Singapore's NODX Surge Signals Front-loading Ahead of US Tariffs

Cyrus ColeSunday, Jan 19, 2025 9:12 pm ET
1min read


Singapore's non-oil domestic exports (NODX) and non-oil re-exports (NORX) data for December 2024 indicate a significant surge in shipments, with exporters front-loading their shipments in anticipation of proposed tariffs on US imports under a second Trump administration. According to the United Overseas Bank (UOB), NODX rose by 1.7% month-on-month (MoM) seasonally adjusted (sa) in December, following a robust 14.7% MoM sa increase in November. NORX grew by 4.8% MoM sa in December, building on an 8.8% rise in November.



The impact of front-loading is particularly evident in the electronics segment, with electronics NORX surging by 30.3% year-on-year (YoY) in December, compared to a 12.7% YoY increase in November. UOB noted that this sharp acceleration suggests that exporters are ramping up shipments to the US to circumvent potential cost increases that could arise from tariff hikes. Despite the resilience of Singapore's electronics exports, there are signs that the growth cycle may soon peak.

Looking ahead to 2025, UOB projects NODX growth at 1.5%, an improvement from the modest 0.2% growth in 2024. However, the pace of growth is expected to slow in the 2H25 due to the anticipated impact of tariffs. This forecast aligns with the official projection range of +1.0% to +3.0%, as outlined in the 3Q24 Trade Performance report by Enterprise Singapore.

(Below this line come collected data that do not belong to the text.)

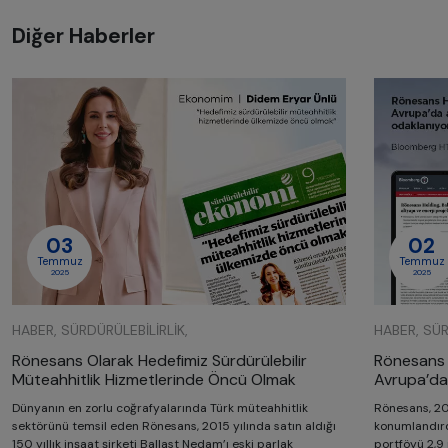
Diğer Haberler
03
02
Temmuz
Temmuz
2025
2025
HABER, SÜRDÜRÜLEBILIRLIK,
HABER, SÜR
Rönesans Olarak Hedefimiz Sürdürülebilir
Rönesans H
Müteahhitlik Hizmetlerinde Öncü Olmak
Avrupa’da 
Dünyanın en zorlu coğrafyalarında Türk müteahhitlik
Rönesans, 20
sektörünü temsil eden Rönesans, 2015 yılında satın aldığı
konumlandırdı
150 yıllık inşaat şirketi Ballast Nedam’ı eski parlak
portföyü 2,9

The potential for increased tariffs is top of mind for many executives, and understanding various tariff scenarios can position leaders to seize opportunities in the coming years. By front-loading shipments, companies can mitigate the immediate impact of tariffs on their operations and profitability. However, it is essential to consider the long-term implications and potential risks associated with this strategy, such as port congestion, warehouse capacity constraints, and cash flow strain.

In conclusion, the surge in Singapore's NODX and NORX data signals that exporters are proactively front-loading shipments in anticipation of proposed US tariffs. While this strategy can provide short-term relief, companies must carefully evaluate the risks and consider alternative strategies to mitigate the impact of tariffs on their supply chains and operations.